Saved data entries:
"""
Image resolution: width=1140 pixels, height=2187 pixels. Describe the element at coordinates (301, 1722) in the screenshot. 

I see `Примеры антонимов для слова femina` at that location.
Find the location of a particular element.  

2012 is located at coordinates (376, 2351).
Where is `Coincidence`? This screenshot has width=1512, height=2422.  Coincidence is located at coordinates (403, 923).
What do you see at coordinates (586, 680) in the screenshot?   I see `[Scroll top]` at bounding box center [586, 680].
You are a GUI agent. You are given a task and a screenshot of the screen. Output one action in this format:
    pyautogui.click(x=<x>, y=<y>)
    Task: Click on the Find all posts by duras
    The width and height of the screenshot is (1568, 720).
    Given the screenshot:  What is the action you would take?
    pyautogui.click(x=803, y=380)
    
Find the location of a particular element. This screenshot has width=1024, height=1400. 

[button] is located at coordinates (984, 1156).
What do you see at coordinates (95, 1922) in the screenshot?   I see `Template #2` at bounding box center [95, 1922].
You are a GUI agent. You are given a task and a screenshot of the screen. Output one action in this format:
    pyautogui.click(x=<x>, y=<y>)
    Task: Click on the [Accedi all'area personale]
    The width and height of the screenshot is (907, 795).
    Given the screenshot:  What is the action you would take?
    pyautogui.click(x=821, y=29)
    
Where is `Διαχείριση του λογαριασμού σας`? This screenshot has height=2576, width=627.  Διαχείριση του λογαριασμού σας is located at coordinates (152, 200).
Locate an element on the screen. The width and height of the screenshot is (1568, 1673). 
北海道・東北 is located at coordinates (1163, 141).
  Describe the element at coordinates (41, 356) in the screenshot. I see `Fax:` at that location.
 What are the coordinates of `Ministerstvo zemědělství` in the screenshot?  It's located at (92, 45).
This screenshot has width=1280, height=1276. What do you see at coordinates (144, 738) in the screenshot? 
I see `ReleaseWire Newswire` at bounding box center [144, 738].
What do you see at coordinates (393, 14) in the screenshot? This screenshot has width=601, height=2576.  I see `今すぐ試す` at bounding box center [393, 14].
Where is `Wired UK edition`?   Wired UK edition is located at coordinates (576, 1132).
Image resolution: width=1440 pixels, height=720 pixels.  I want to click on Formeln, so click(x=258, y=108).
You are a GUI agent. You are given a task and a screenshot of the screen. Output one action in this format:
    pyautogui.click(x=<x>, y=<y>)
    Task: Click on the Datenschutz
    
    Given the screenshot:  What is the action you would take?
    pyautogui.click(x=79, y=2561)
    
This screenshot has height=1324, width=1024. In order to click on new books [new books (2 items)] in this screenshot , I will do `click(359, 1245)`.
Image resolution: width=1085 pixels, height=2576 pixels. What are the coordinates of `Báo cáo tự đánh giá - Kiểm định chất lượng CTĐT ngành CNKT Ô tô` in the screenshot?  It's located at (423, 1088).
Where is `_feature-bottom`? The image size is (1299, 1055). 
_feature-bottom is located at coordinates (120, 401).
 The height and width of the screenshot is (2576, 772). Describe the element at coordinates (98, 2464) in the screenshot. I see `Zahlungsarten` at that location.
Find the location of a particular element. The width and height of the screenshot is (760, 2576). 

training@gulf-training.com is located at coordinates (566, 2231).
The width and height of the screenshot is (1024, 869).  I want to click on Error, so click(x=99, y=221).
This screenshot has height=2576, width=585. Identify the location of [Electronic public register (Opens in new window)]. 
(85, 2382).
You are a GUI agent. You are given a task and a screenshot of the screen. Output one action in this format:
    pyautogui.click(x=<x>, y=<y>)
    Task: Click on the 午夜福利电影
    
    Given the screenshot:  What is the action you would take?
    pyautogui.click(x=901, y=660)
"""
■ Task prompt
What is needed is an exact restatement of every record above.

■ Expected output
Image resolution: width=1140 pixels, height=2187 pixels. Describe the element at coordinates (301, 1722) in the screenshot. 

I see `Примеры антонимов для слова femina` at that location.
Find the location of a particular element.  

2012 is located at coordinates (376, 2351).
Where is `Coincidence`? This screenshot has width=1512, height=2422.  Coincidence is located at coordinates (403, 923).
What do you see at coordinates (586, 680) in the screenshot?   I see `[Scroll top]` at bounding box center [586, 680].
You are a GUI agent. You are given a task and a screenshot of the screen. Output one action in this format:
    pyautogui.click(x=<x>, y=<y>)
    Task: Click on the Find all posts by duras
    The width and height of the screenshot is (1568, 720).
    Given the screenshot:  What is the action you would take?
    pyautogui.click(x=803, y=380)
    
Find the location of a particular element. This screenshot has width=1024, height=1400. 

[button] is located at coordinates (984, 1156).
What do you see at coordinates (95, 1922) in the screenshot?   I see `Template #2` at bounding box center [95, 1922].
You are a GUI agent. You are given a task and a screenshot of the screen. Output one action in this format:
    pyautogui.click(x=<x>, y=<y>)
    Task: Click on the [Accedi all'area personale]
    The width and height of the screenshot is (907, 795).
    Given the screenshot:  What is the action you would take?
    pyautogui.click(x=821, y=29)
    
Where is `Διαχείριση του λογαριασμού σας`? This screenshot has height=2576, width=627.  Διαχείριση του λογαριασμού σας is located at coordinates (152, 200).
Locate an element on the screen. The width and height of the screenshot is (1568, 1673). 
北海道・東北 is located at coordinates (1163, 141).
  Describe the element at coordinates (41, 356) in the screenshot. I see `Fax:` at that location.
 What are the coordinates of `Ministerstvo zemědělství` in the screenshot?  It's located at (92, 45).
This screenshot has width=1280, height=1276. What do you see at coordinates (144, 738) in the screenshot? 
I see `ReleaseWire Newswire` at bounding box center [144, 738].
What do you see at coordinates (393, 14) in the screenshot? This screenshot has width=601, height=2576.  I see `今すぐ試す` at bounding box center [393, 14].
Where is `Wired UK edition`?   Wired UK edition is located at coordinates (576, 1132).
Image resolution: width=1440 pixels, height=720 pixels.  I want to click on Formeln, so click(x=258, y=108).
You are a GUI agent. You are given a task and a screenshot of the screen. Output one action in this format:
    pyautogui.click(x=<x>, y=<y>)
    Task: Click on the Datenschutz
    
    Given the screenshot:  What is the action you would take?
    pyautogui.click(x=79, y=2561)
    
This screenshot has height=1324, width=1024. In order to click on new books [new books (2 items)] in this screenshot , I will do `click(359, 1245)`.
Image resolution: width=1085 pixels, height=2576 pixels. What are the coordinates of `Báo cáo tự đánh giá - Kiểm định chất lượng CTĐT ngành CNKT Ô tô` in the screenshot?  It's located at (423, 1088).
Where is `_feature-bottom`? The image size is (1299, 1055). 
_feature-bottom is located at coordinates (120, 401).
 The height and width of the screenshot is (2576, 772). Describe the element at coordinates (98, 2464) in the screenshot. I see `Zahlungsarten` at that location.
Find the location of a particular element. The width and height of the screenshot is (760, 2576). 

training@gulf-training.com is located at coordinates (566, 2231).
The width and height of the screenshot is (1024, 869).  I want to click on Error, so click(x=99, y=221).
This screenshot has height=2576, width=585. Identify the location of [Electronic public register (Opens in new window)]. 
(85, 2382).
You are a GUI agent. You are given a task and a screenshot of the screen. Output one action in this format:
    pyautogui.click(x=<x>, y=<y>)
    Task: Click on the 午夜福利电影
    
    Given the screenshot:  What is the action you would take?
    pyautogui.click(x=901, y=660)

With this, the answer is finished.